Background & aims: CD3(-) non-T lymphocytes constitute the second most abundant lymphoid subset in the human small-bowel epithelium, and these CD3(-) intraepithelial lymphocytes are virtually absent in active celiac disease. Phenotypically, they resemble natural killer cells and have been termed natural killer-like intraepithelial lymphocytes. Because of the limited availability of appropriate human samples, functional studies have not yet been reported, and it is not yet clear whether these are true natural killer cells.
Methods: We used magnetic bead-based purification and flow cytometry to study several aspects of normal human small-bowel natural killer-like intraepithelial lymphocytes: intracellular cytokine content (basally and after activation); ability to lyse natural killer-sensitive K562 target cells; and expression of perforins, Fas ligand, and other functional markers.

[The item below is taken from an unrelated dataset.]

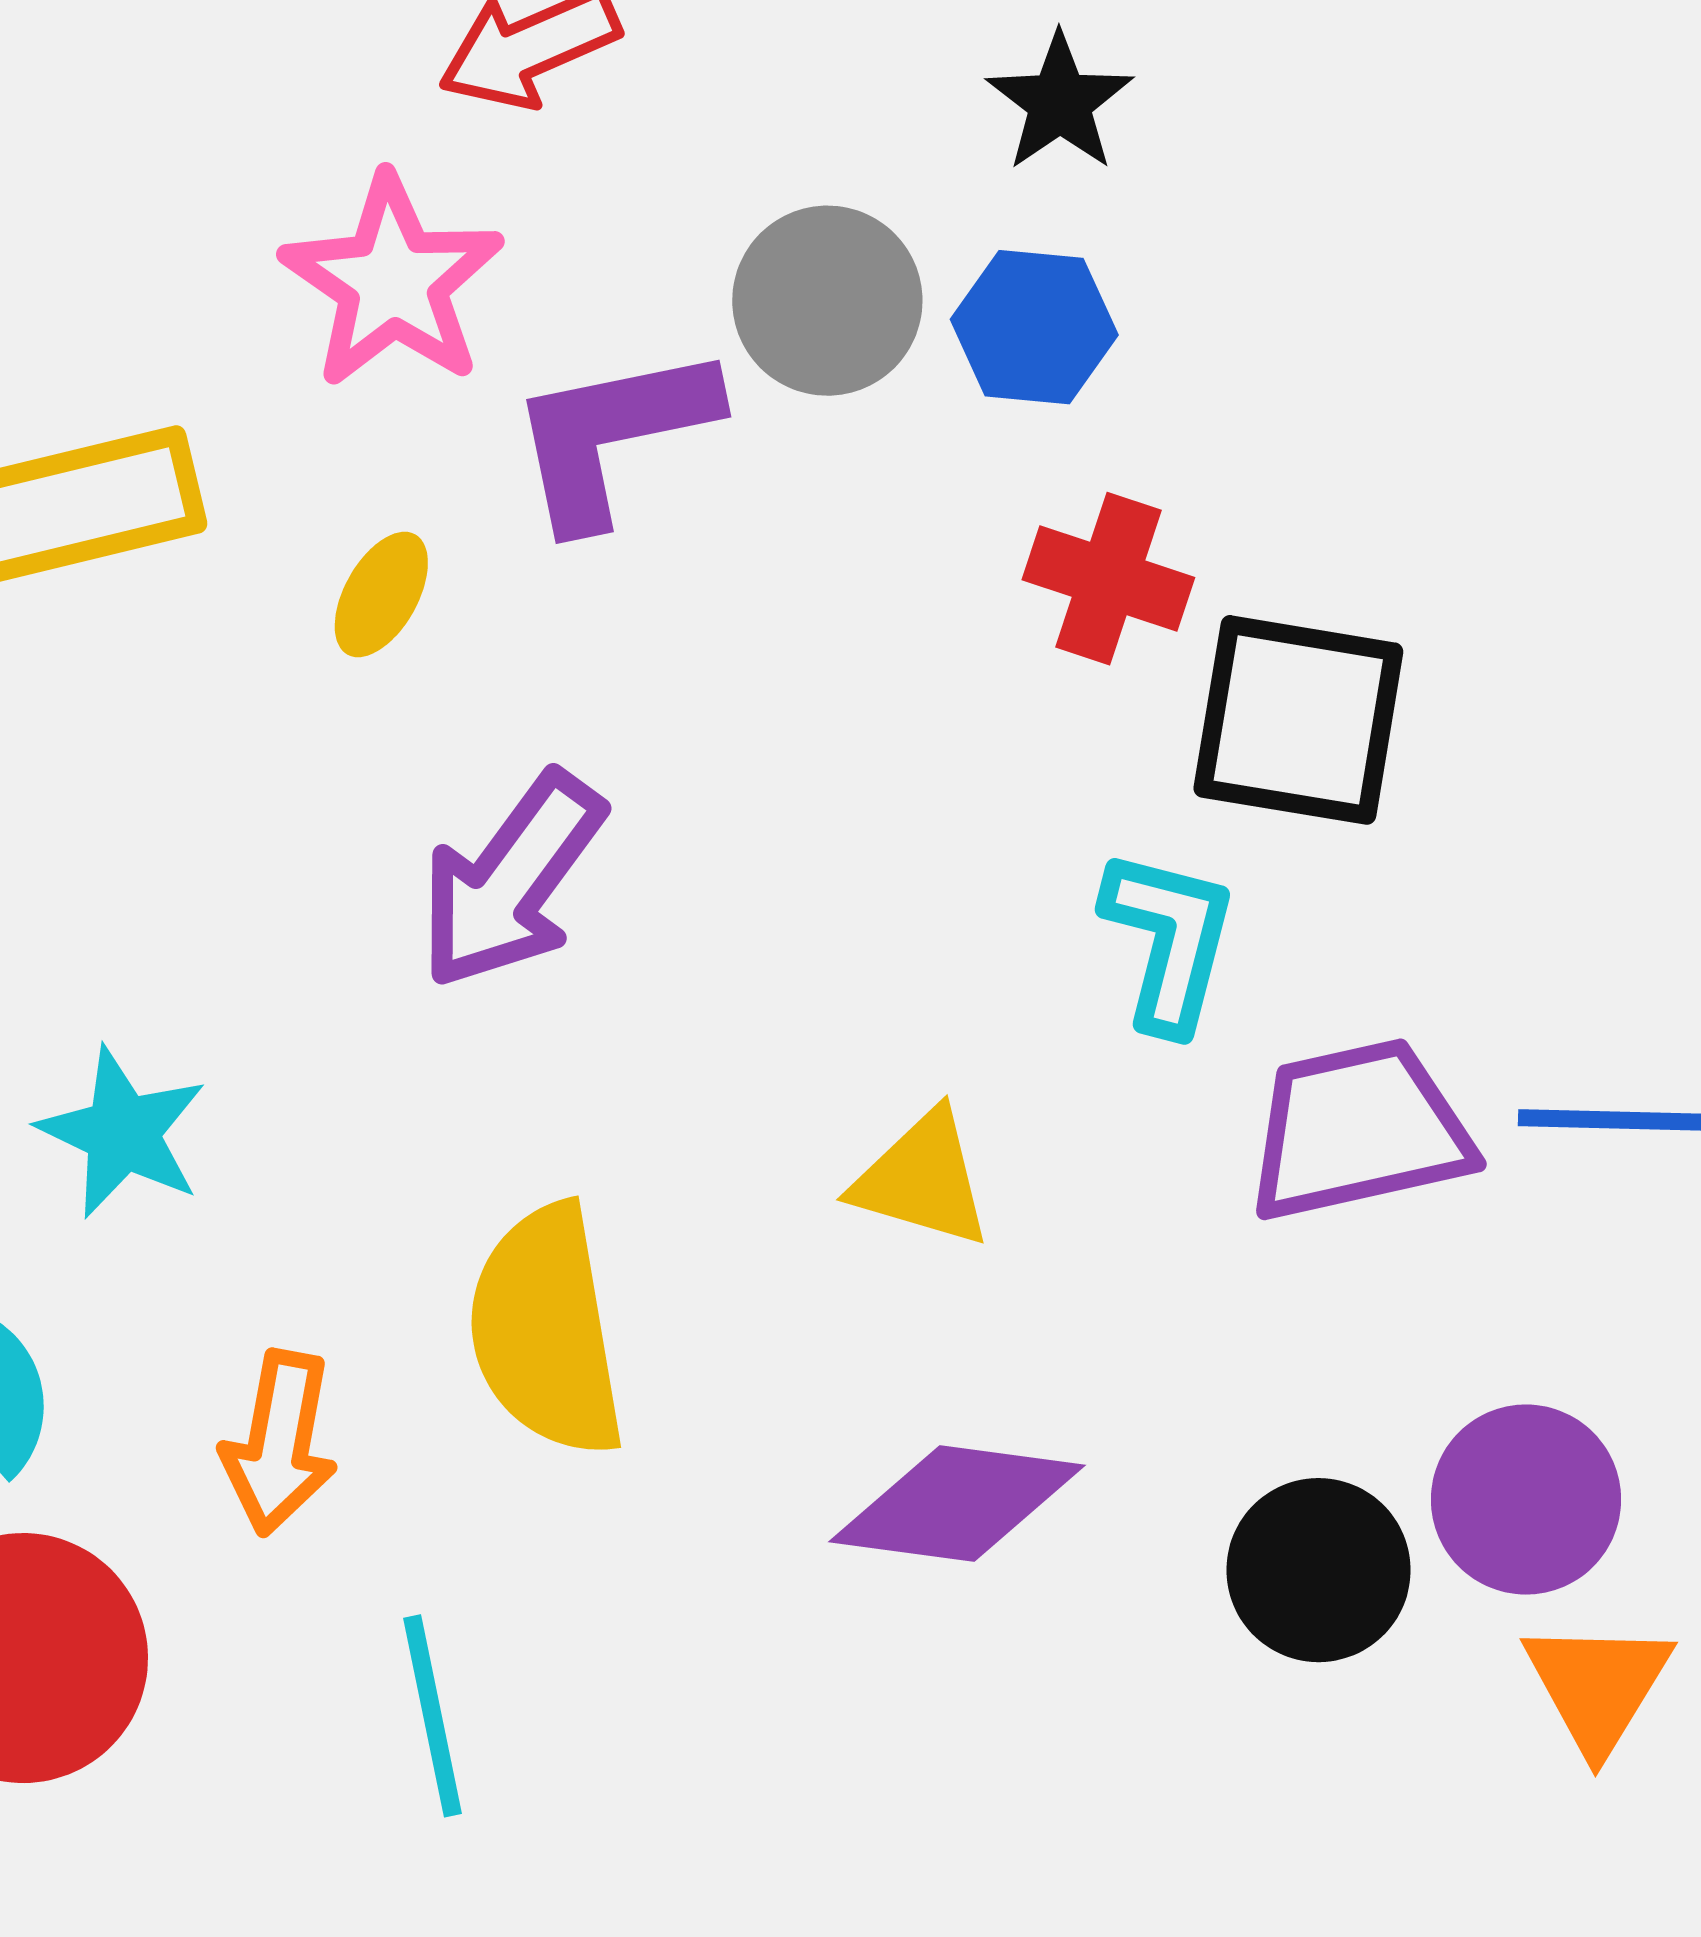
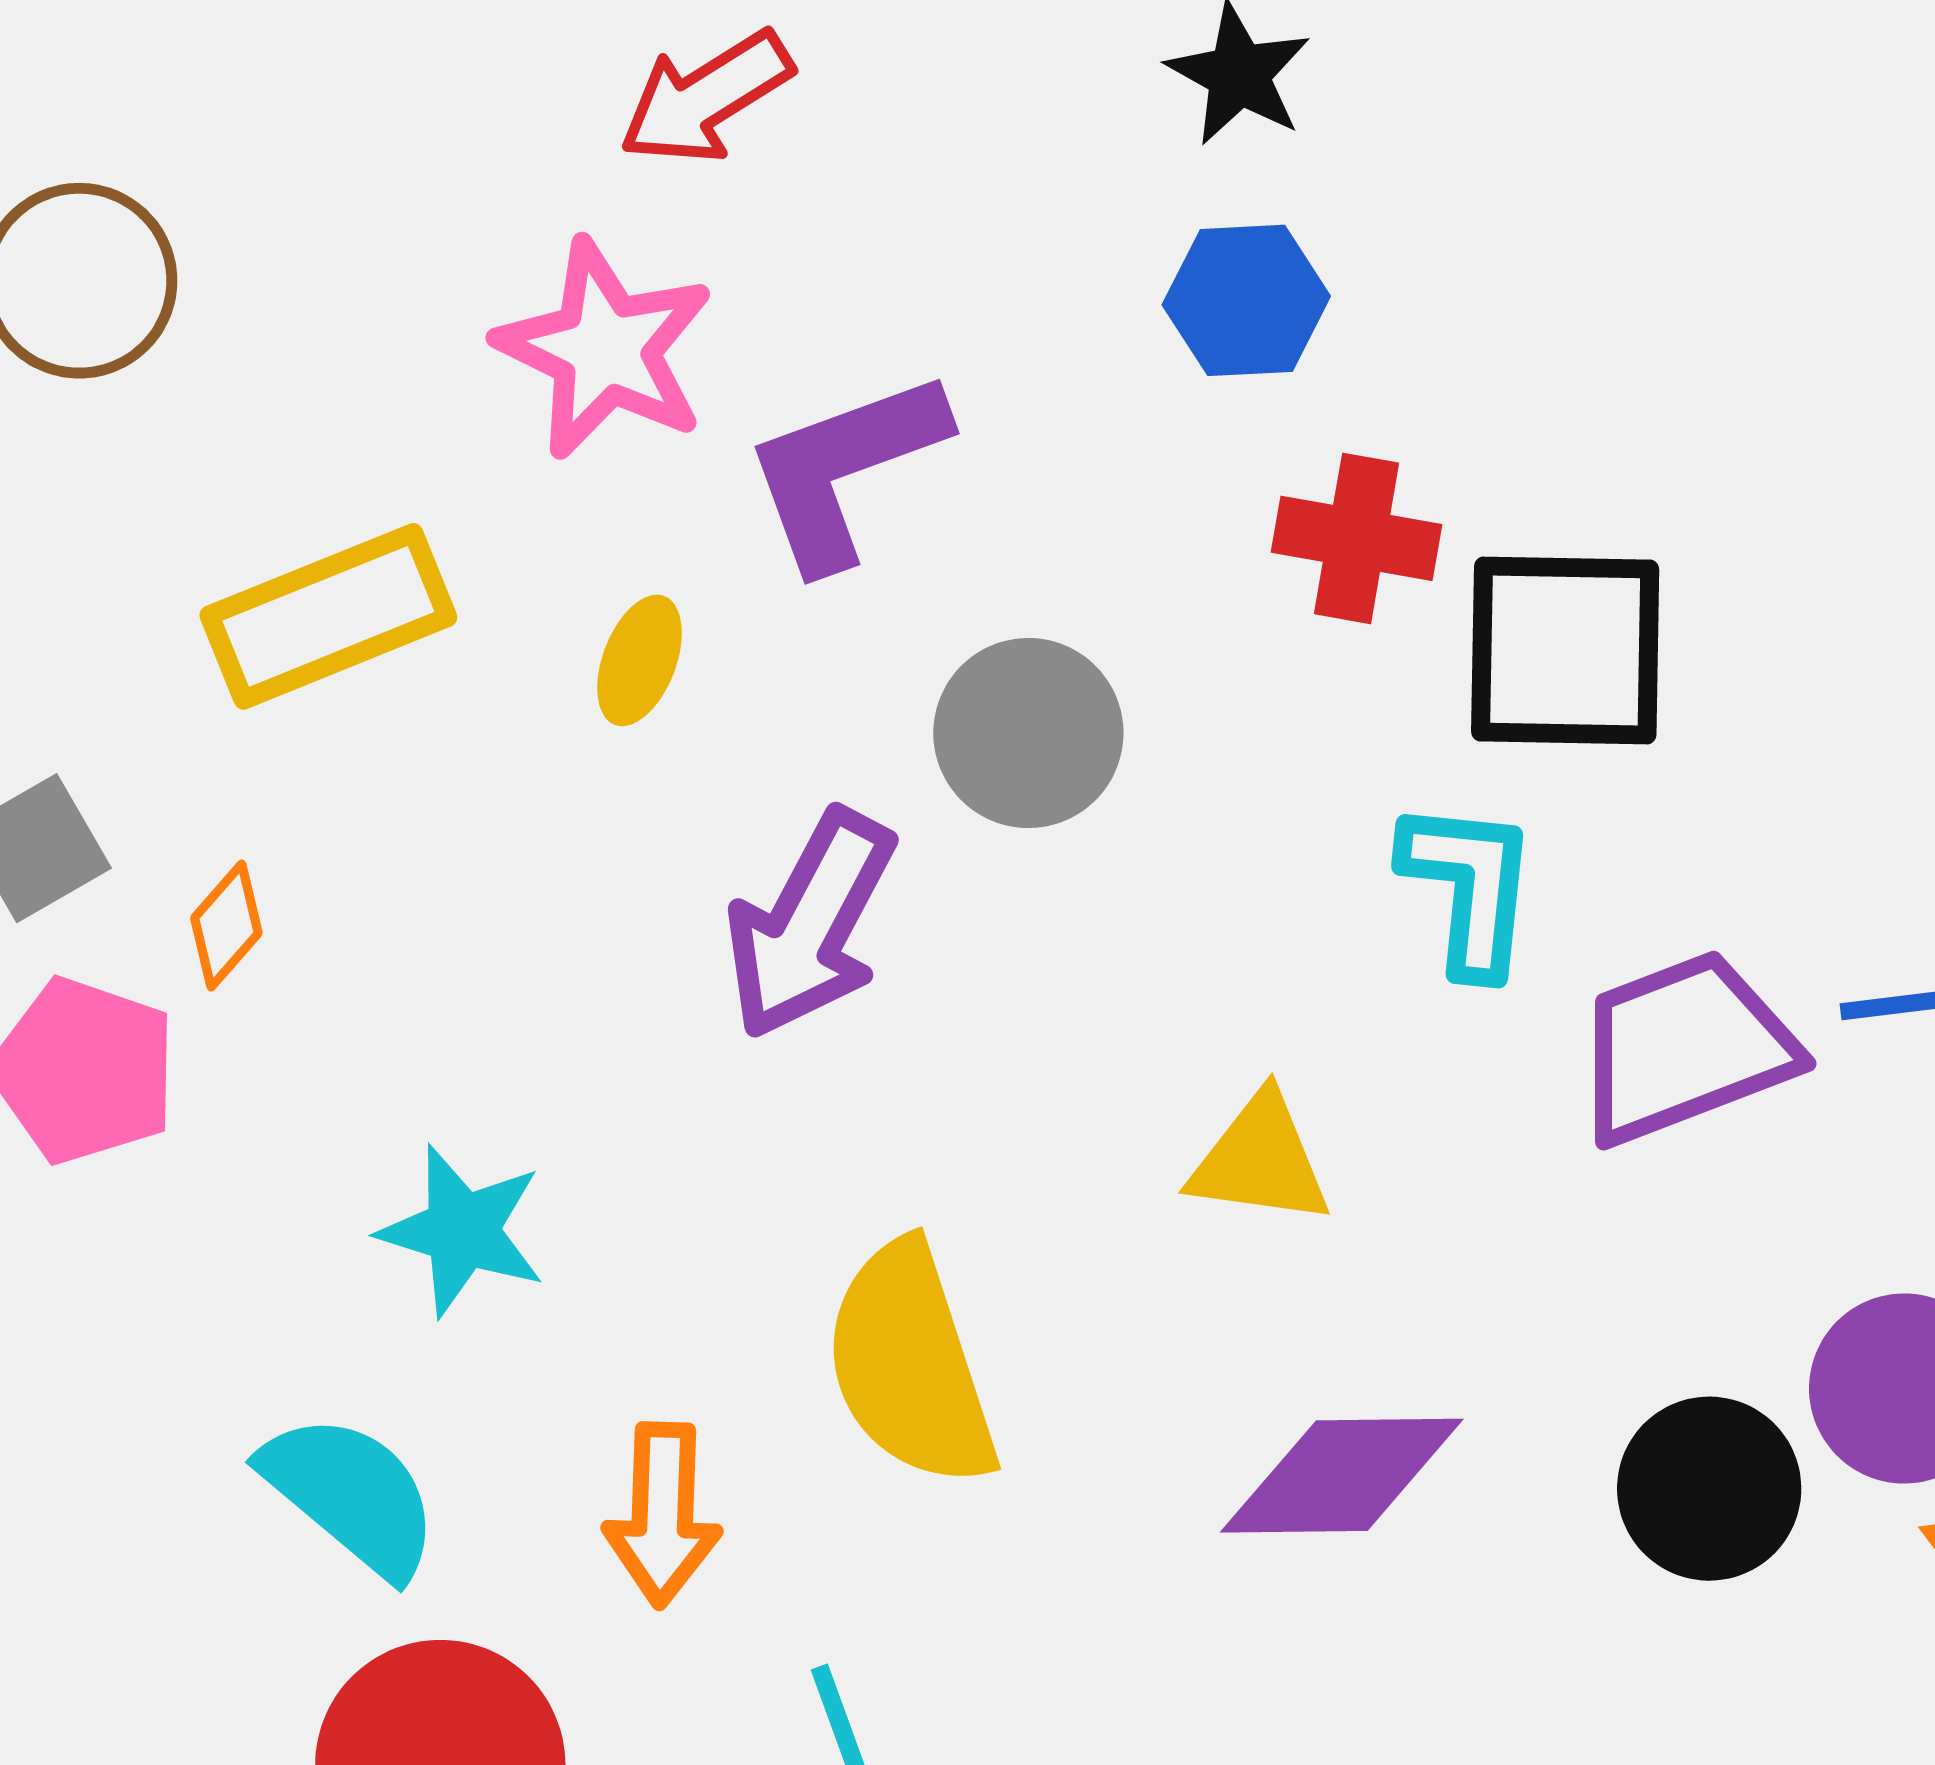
gray circle: (827, 301) -> (1028, 733), moved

Results: CD3(-) intraepithelial lymphocytes cultured in interleukin-2 showed a higher lymphokine-activated killer activity than CD3(+) intraepithelial lymphocytes (48%-83% lysis exerted by CD3(-) intraepithelial lymphocytes at an effector-target cell ratio of 2:1 vs. 8%-18% by CD3(+) intraepithelial lymphocytes). Perforin content correlated with this lytic potential (75% +/- 4% in CD3(-) vs. 5% +/- 4% in CD3(+) intraepithelial lymphocytes). Both CD3(-) and CD3(+) cells displayed a type I cytokine profile (interferon-gamma > tumor necrosis factor-alpha > interleukin-2; undetectable interleukin-4 and interleukin-10). In addition to their activated phenotype, subsets of natural killer-like intraepithelial lymphocytes expressed CD8alphaalpha and intracellular CD3epsilon chain, showing the existence of heterogeneity within this cell lineage.
Conclusions: This is the first demonstration of functional natural killer cells within the human gut epithelium. These cells might play an important role in innate mucosal immunity (host defense and tumor surveillance) and tolerance.